La ricchissima collezione comprende arredi liturgici, manoscritti, documenti storici, registri ed opere marmoree, sette sale dai temi diversi. Le mie preferite, la Sala 3 e 4; la Sala 3 o delle Feste ha una bella rappresentazione di Tavola conviviale bandita durante lo Shabbat Sabato di riposo, e vetrine rappresentanti oggetti della tradizione giudaica, come il “riscatto del primogenito e la circoncisione”. La Sala 4 offre una ricca collezione di Argenti, tessuti preziosi e marmi policromi, tributo agli oggetti che gli ebrei donarono alle loro sinagoghe per utilizzarle all’interno delle celebrazioni liturgiche.

La Sinagoga fu inaugurata nel 1904, quando gli ebrei raggiunsero l’equiparazione dei diritti civili. Elemento caratteristico è la Cupola a base quadrata, dipinta con i colori dell’arcobaleno, dove sono raffigurati due tipi di albero, uno per lato: il cedro del Libano e la palma da datteri israeliana.
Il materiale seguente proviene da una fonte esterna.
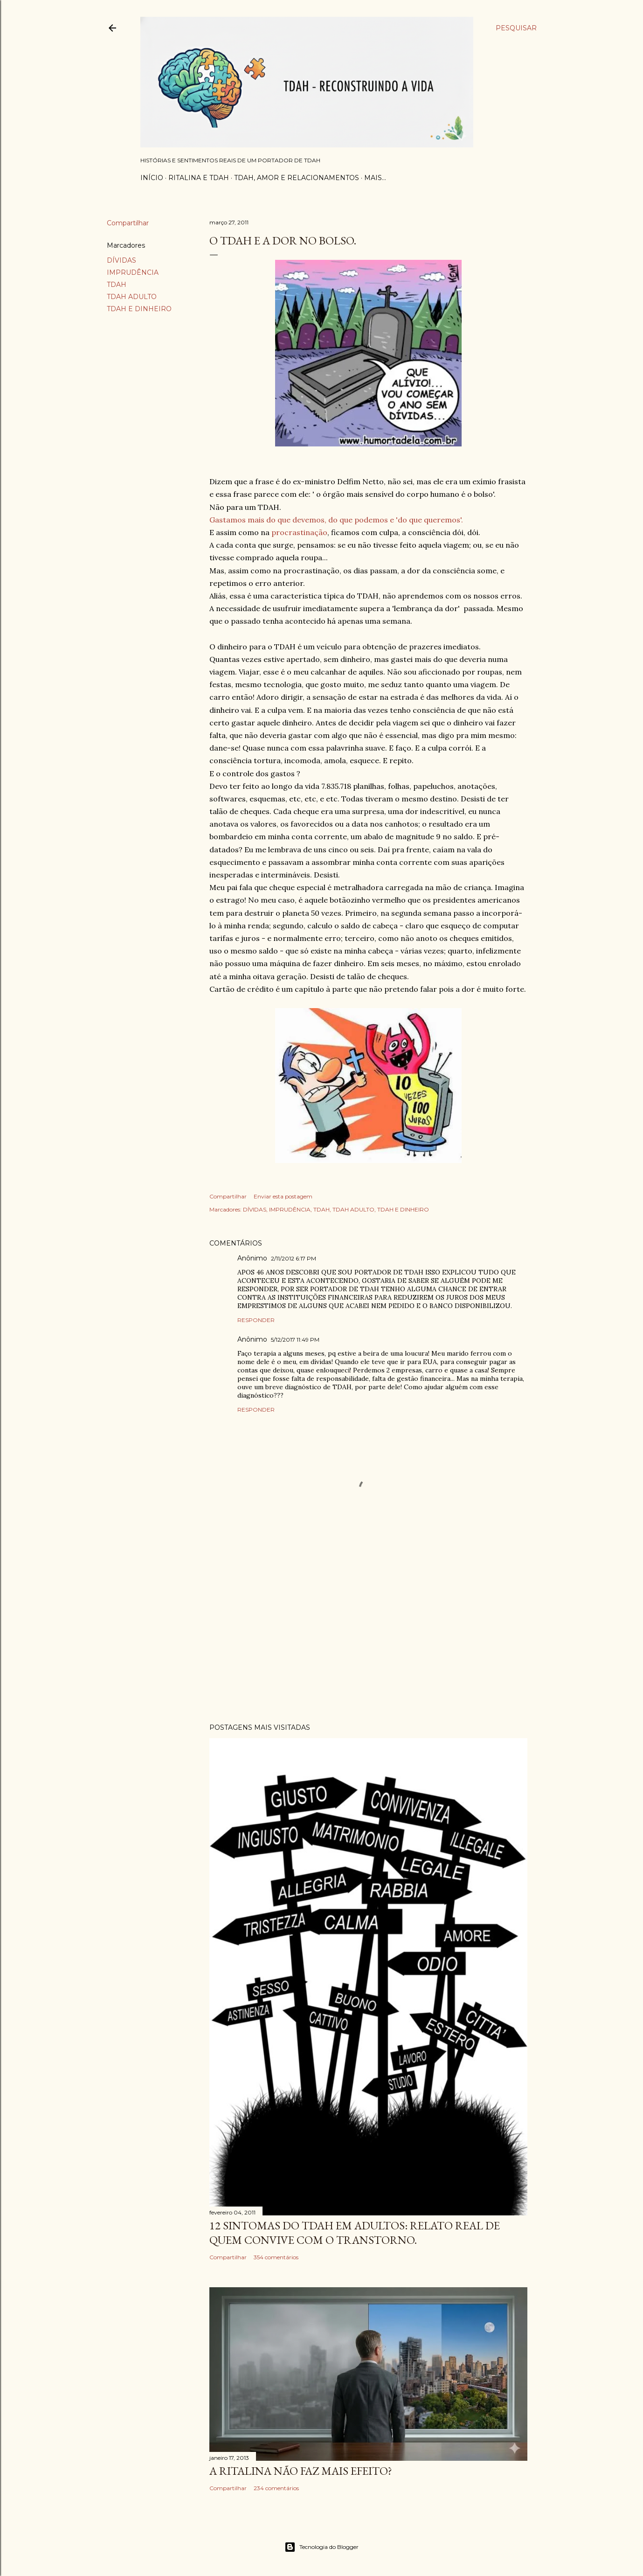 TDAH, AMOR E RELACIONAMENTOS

Oltre alla meravigliosa Cupola, sono apprezzabili l’Aron o Armadio Sacro, in fondo alla navata centrale – arredo sacro che custodisce la Torah(rotoli della legge), le ricche decorazioni in stile art nouveau, nonché tutti i simboli ebraici disseminati ovunque all’interno, come il candelabro a sette bracci, i tavoli della legge e la stella di Davide.
Tra le caratteristiche che accomunano tutte le Sinagoghe, ritroviamo il Matroneo (divisione tra donne e uomini) il Pulpito dove l’officiante esegue la funzione rivolto verso Gerusalemme, e le 7 finestre laterali che ricordano il Tempio di Gerusalemme.
Degna di significato e visibile al pubblico, la Sinagoga Spagnola sotterranea, ricordo delle “vecchie Scole” prima che venissero distrutte, perla architettonica al di sotto del Tempio Maggiore.


Termino la splendida visita al ghetto con una bella passeggiata per il quartiere, tra le pietre di inciampo, ricordo della deportazione, addolcendo ricordi amari tuffandomi nella cucina ebraica o definita kosher. Merita una sosta al ristorante Su’Ghetto, nel cuore del ghetto, ambiente giovane e dinamico, definito luogo per eccellenza della tradizione giudaico-romanesca, kosher senza latte.
Parlando di cucina kosher, si definiscono tali i cibi quelli “permessi” ovvero lavorati e cucinati seguendo alcune regole imprescindibili. Non sono kosher il maiale, i pesci senza squame, i crostacei e i molluschi, ma anche le ricette che mixano latte, burro e latticini in genere alla carne, una netta separazione fra carne e latte, diventando un vero e proprio stile di vita.
Mi impongo la scelta di alimenti vegetali come i carciofi alla giudia, le polpettine falafel, l’hummus di ceci ed il couscous di verdure e termino con la famosa pizza dolce ebraica del forno Boccioni, a base di pinoli, mandorle, uvetta e canditi, preparata in genere per lo Shabbat.
Sono entusiasta di aver scoperto questo angolo di Roma ricco di storia e di memorie che mi ha fatto apprezzare ancor di più le tradizioni di questo popolo nomade dotato di grande resilienza. La dignità non dovrebbe in nessun caso essere calpestata, e quando capita, conservare la lucidità e la fiducia non è scontato. Riconosco la fierezza e la nobiltà d’animo in ogni angolo di questo quartiere, che invito a visitare una volta nella vita per rendere giustizia all’orgoglio di questo straordinario popolo.